Israel deported French-Palestinian human rights lawyer Salah Hamouri to France on Sunday, accusing him of security offences, the Israeli interior ministry said in a statement.
Hamouri, 37, a lifelong Jerusalem resident, was escorted to the airport where he boarded an early morning flight to France with his supporters saying there was no legal recourse for him to take.
Israel revoked Hamouri's residency on Dec. 1 on charges that he was active in the Popular Front for the Liberation of Palestine, classified by Israel and its Western allies as a terror group.
He was previously convicted by Israel of attempting to assassinate Sephardi rabbi Ovadia Yossef, the founder of the ultra-Orthodox Shas party, but he has always maintained his innocence.
"During his life he organized, inspired and planned to commit terror attacks on his own and for the organization against citizens and well-known Israelis," a statement from the interior ministry said.
Hamouri's supporters said the deportation constituted a breach of international law.
"Wherever a Palestinian goes, he takes with him these principles and the cause of his people: his homeland carried with him to wherever he ends up," Hamouri said in a statement.
Hamouri, who was most recently detained by Israel under administrative detention without charge on March 7 until Dec. 1.
Hamouri was one of 1,027 prisoners Israel freed in 2011 in exchange for soldier Gilad Shalit, who was held captive by Hamas in the Gaza Strip for more than five years.
Hamouri holds citizenship of France through his mother.
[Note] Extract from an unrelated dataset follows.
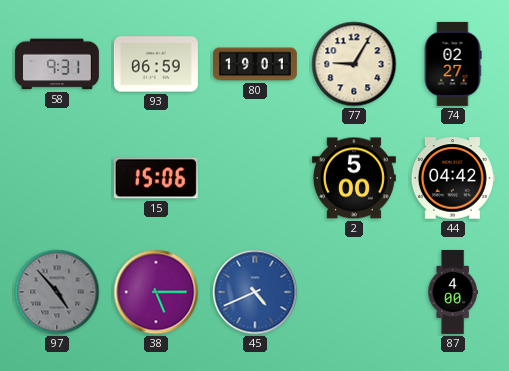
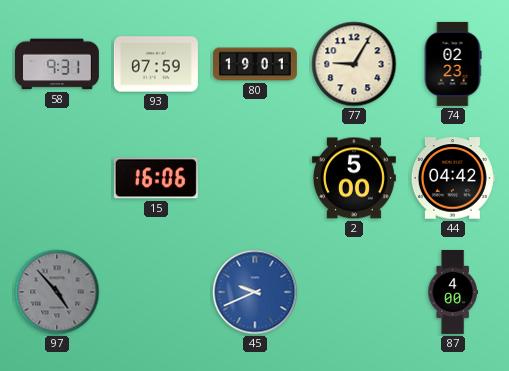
93: 06:59 -> 07:59
74: 02:27 -> 02:23
15: 15:06 -> 16:06
38: 5:15 -> none
45: 4:41 -> 9:41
France's foreign ministry denounced his deportation and said that the French government had actively sought to defend his rights and has been in contact with Israeli authorities multiple times.
"We condemn the Israeli authorities' decision against the law to deport Salah Hamouri to France," the ministry said in a statement.
The overwhelming majority of East Jerusalem's more than 340,000 Palestinians hold Israeli residency permits but few have citizenship in Israel, which considers the entire holy city as its eternal, undivided capital. The Palestinians have long sought the city's east, which Israel captured in a 1967 war and later annexed in a move not recognised internationally, as the capital of a future state.
Jessica Montell, executive director of HaMoked, an NGO which represents Hamouri, told Reuters that Hamouri's case sets a precedent for the deportation of Jerusalemites who hold alternative citizenship.
"Because he holds a second nationality, that makes him more vulnerable to deportation," said Montell, adding that she expects similar cases will emerge more frequently with a new right-wing coalition expected to form Israel's next government.
Ahmed Majdalani, a member of the Executive Committee of the Palestine Liberation Organization, called the deportation unlawful.
“He didn’t commit any crime to be deported from his homeland and be expelled into another country, where he had stayed for a short period even if he holds the nationality of that country,” Majdalani told Reuters.